An “AI misdiagnosis” matter generally refers to a situation where a wrong diagnosis or delayed diagnosis may have been influenced by automated tools used in the healthcare process. In Michigan, that can include systems used to support imaging interpretation, triage and risk scoring, clinical documentation, laboratory workflow support, or decision prompts within electronic medical records.
It’s important to understand that an AI tool is rarely the only factor. Even when an automated system is involved, Michigan medical negligence claims typically examine what human providers did with the information they had. Courts and juries usually look at whether clinicians used appropriate clinical judgment, whether they ordered and reviewed the right tests, whether they escalated concerns when symptoms didn’t fit, and whether abnormal or critical results triggered timely action.
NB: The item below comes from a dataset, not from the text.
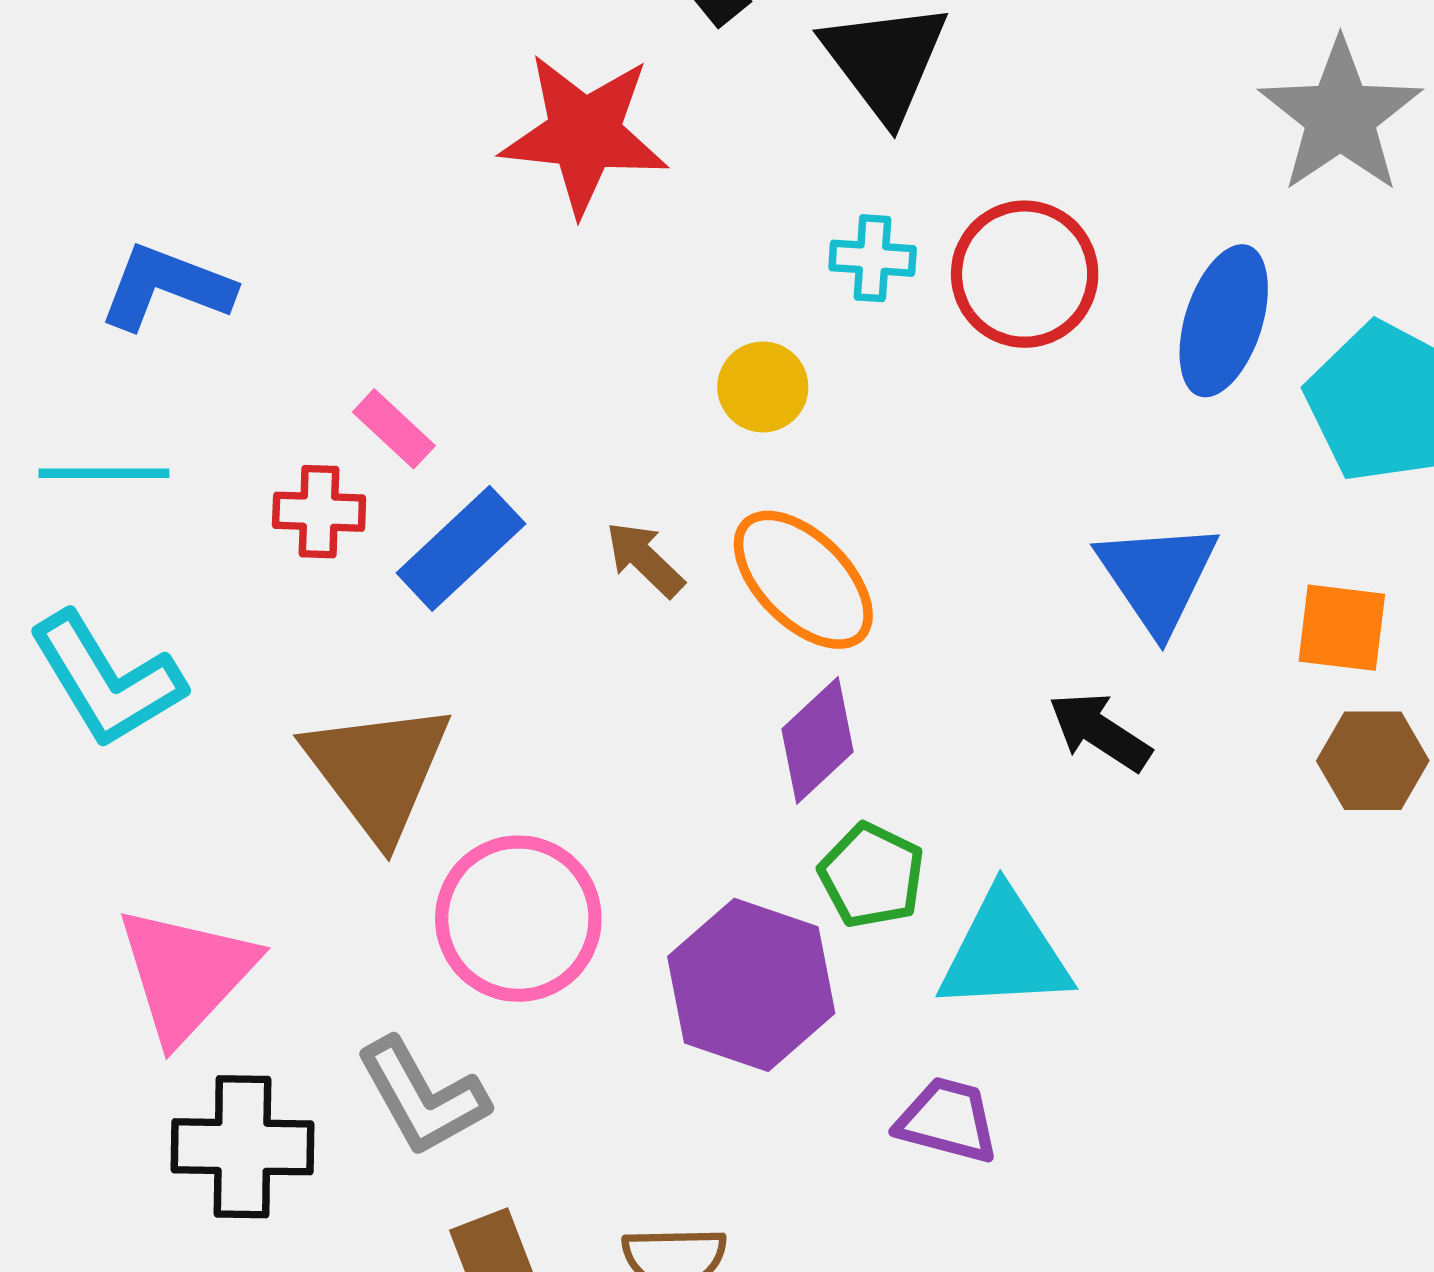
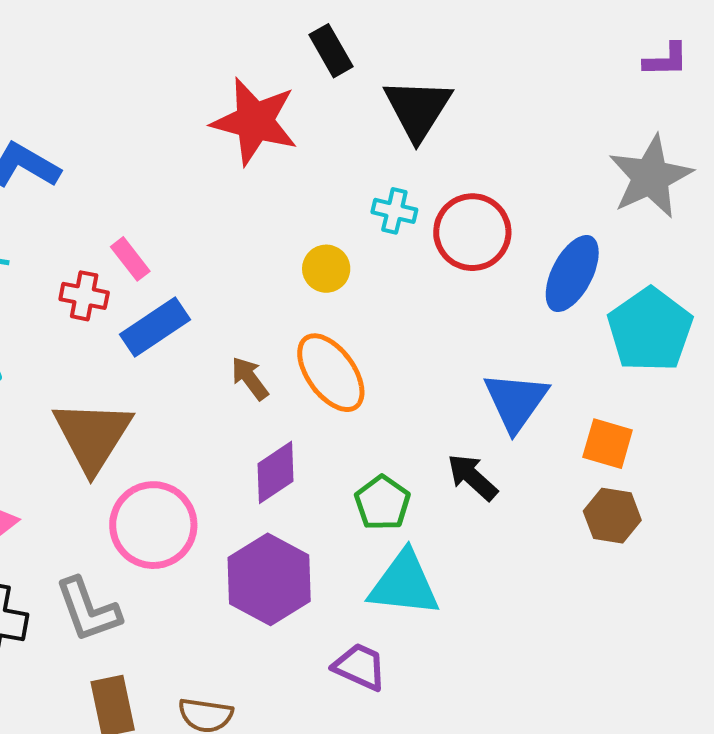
brown arrow: (645, 559) -> (250, 378), moved
purple diamond: (818, 740) -> (275, 472), moved
green pentagon: (872, 875) -> (382, 503), moved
In practice, the “AI” part of the case may show up in the record as a recommendation, a risk flag, a suggested diagnosis, a documentation assist feature, or a model output that was treated as persuasive. Your claim may focus on how that output was used, whether it was verified, and whether the provider’s response matched what reasonably competent care would require.
For Michigan families, the hardest part is often the timeline. A patient may have had multiple encounters—at an emergency department, urgent care, primary care office, imaging center, hospital system clinic, or specialty practice—before the true condition was recognized. When the delay worsens outcomes, the legal question becomes whether earlier and more careful diagnostic steps would likely have changed the course of care.